You were always a difficult baby, made me often feel on the verge of collapse and with it you showed me how far a mother’s love can go and you showed me that being a mother is beeing elastic, always going and doing a little more when we thought we could not go any further.
Than it passed and you have become one of the world’s most loving babies. When you were a year old and I when I was going to put you to sleep you alwasy open your arms and wanted me to laid my head on your shoulder, as if you were hugging me and like if you wanted to protect me from the world.
You’re an old soul, I have said many times, you have taught me as much or even more to me than I to you.
You’re determined and you know what you want and when you want. You often ignore things I say though you are gently enought to pretend that you are hearing me and that you are actually paying any attention. I often feel despere about it but I know that this is what will protect you and will help you walking your path. As a person I like the way you are, as a mother is often difficult.
You love to paint and draw and it was only recently that your drawings evolved from doodles and scratchs to things that we realize what they are. You like stories and to do math, but you do not like the feeling of not knowing something and when you feel insecure you lack the perseverance of trying to overcame your dificulties, and so you give up until you come back to find the will to carry on.
You like Tom & Jerry more than any cartoon, and your favorite princess is Cinderella. You have nightmares with the villains of the movies and that’s why you stopped seeing the Princess and the Frog. When you choose a movies to watch you often say you do not want to see this one or that one because you’ll have bad dreams with either character, as you do with Gargamel of the Smurfs.
You have a fantastic relationship with your sister, you are maternal and I think that often you take advantage and play beeing a mothers with a real baby. When you are eating and I get up from the table you take advantage of the opportunity and feed you sister with a spoonful to her mouth and sometimes in the morning when I get up and go to your room I see the two in your bed. You are careful and you put her on her shoes when she gets up because you know that none of you should walk barefoot. You have an obsession with taking your sister to the potty!

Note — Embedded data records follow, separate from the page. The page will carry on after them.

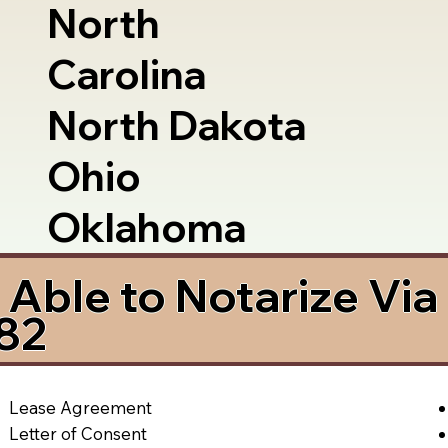
North
Carolina
North Dakota
Ohio
Oklahoma
Able to Notarize Vi
82
Lease Agreement
Letter of Consent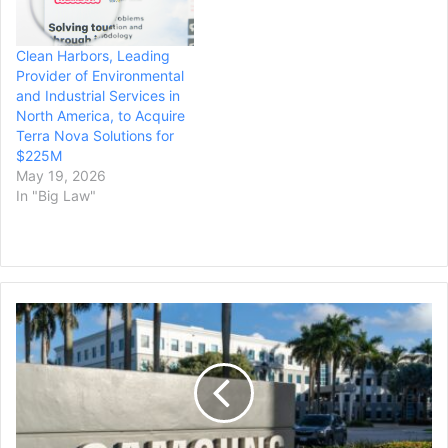
Clean Harbors, Leading
Provider of Environmental
and Industrial Services in
North America, to Acquire
Terra Nova Solutions for
$225M
May 19, 2026
In "Big Law"
Samsung
Fails
to
Pause
Patent
Lawsuit
Over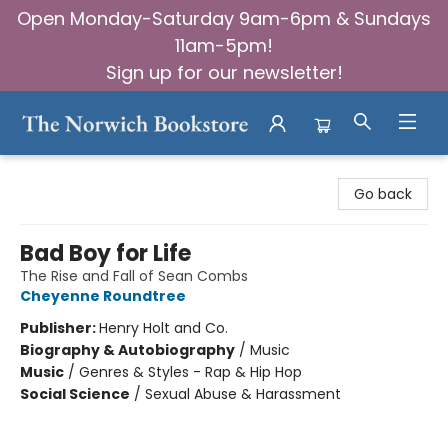
Open Monday-Saturday 9am-6pm & Sundays
11am-5pm!
Sign up for our newsletter!
The Norwich Bookstore
Go back
Bad Boy for Life
The Rise and Fall of Sean Combs
Cheyenne Roundtree
Publisher:
Henry Holt and Co.
Biography & Autobiography
/
Music
Music
/
Genres & Styles - Rap & Hip Hop
Social Science
/
Sexual Abuse & Harassment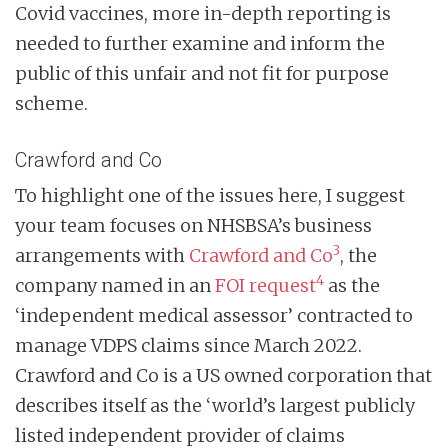
Covid vaccines, more in-depth reporting is
needed to further examine and inform the
public of this unfair and not fit for purpose
scheme.
Crawford and Co
To highlight one of the issues here, I suggest
your team focuses on NHSBSA’s business
3
arrangements with
Crawford and Co
, the
4
company named in an
FOI request
as the
‘independent medical assessor’ contracted to
manage VDPS claims since March 2022.
Crawford and Co is a US owned corporation that
describes itself as the ‘world’s largest publicly
listed independent provider of claims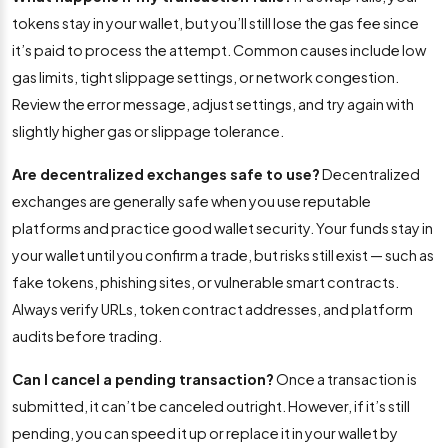
tokens stay in your wallet, but you’ll still lose the gas fee since
it’s paid to process the attempt. Common causes include low
gas limits, tight slippage settings, or network congestion.
Review the error message, adjust settings, and try again with
slightly higher gas or slippage tolerance.
Are decentralized exchanges safe to use?
Decentralized
exchanges are generally safe when you use reputable
platforms and practice good wallet security. Your funds stay in
your wallet until you confirm a trade, but risks still exist — such as
fake tokens, phishing sites, or vulnerable smart contracts.
Always verify URLs, token contract addresses, and platform
audits before trading.
Can I cancel a pending transaction?
Once a transaction is
submitted, it can’t be canceled outright. However, if it’s still
pending, you can speed it up or replace it in your wallet by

Sure you both have fights but luckily, most of the time, you both play without fights over toys, though sometimes we get so excited playing and running around the house that it always ends up with one of you crying because it crippled . But it’s all part of the game.

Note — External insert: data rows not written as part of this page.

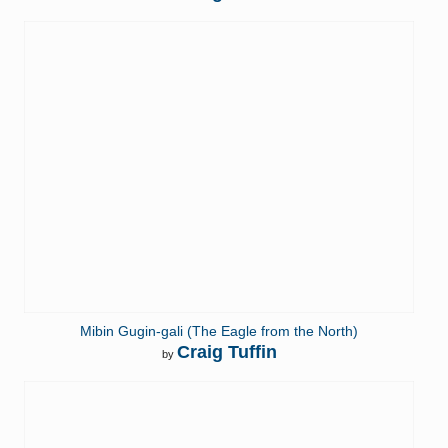
Mibin Gugin-gali (The Eagle from the North)
Craig Tuffin
by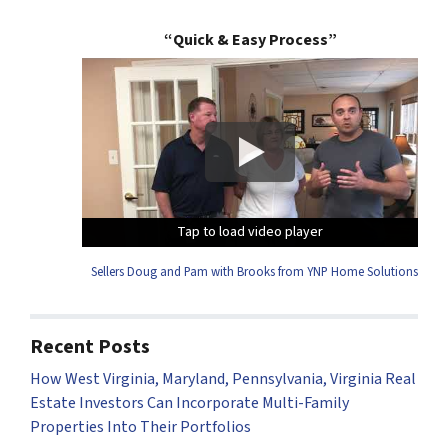
“Quick & Easy Process”
Tap to load video player
Tap to load video player
Tap to load video player
Tap to load video player
Sellers Doug and Pam with Brooks from YNP Home Solutions
Recent Posts
How West Virginia, Maryland, Pennsylvania, Virginia Real
Estate Investors Can Incorporate Multi-Family
Properties Into Their Portfolios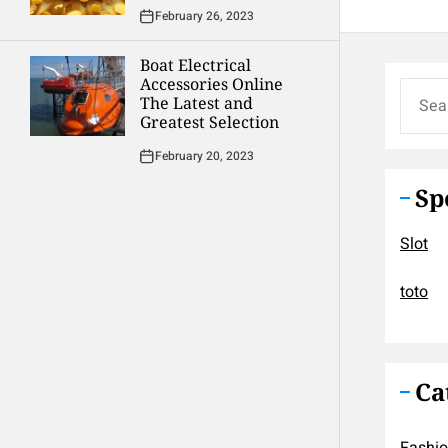
February 26, 2023
Boat Electrical
Accessories Online
Search
The Latest and
for:
Greatest Selection
February 20, 2023
Sp
Slot
toto
Ca
Fashi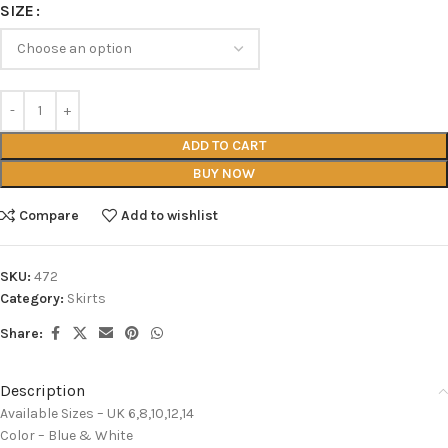
SIZE
ADD TO CART
BUY NOW
Compare
Add to wishlist
SKU:
472
Category:
Skirts
Share:
Description
Available Sizes – UK 6,8,10,12,14
Color – Blue & White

You still have an inexplicable fear of dogs and discovered that you like rice pudding, both eating and doing it, so almost every week we make rice pudding for you. You also like to help me in the kitchen and you like to bake biscuits and cookies and you almost don’t need my help for that. You like to make cookies to offer to your teacher, which I think is fantastic.
You are a cookie. You’re my sweet little cookie and you are making my world go round for 5 years!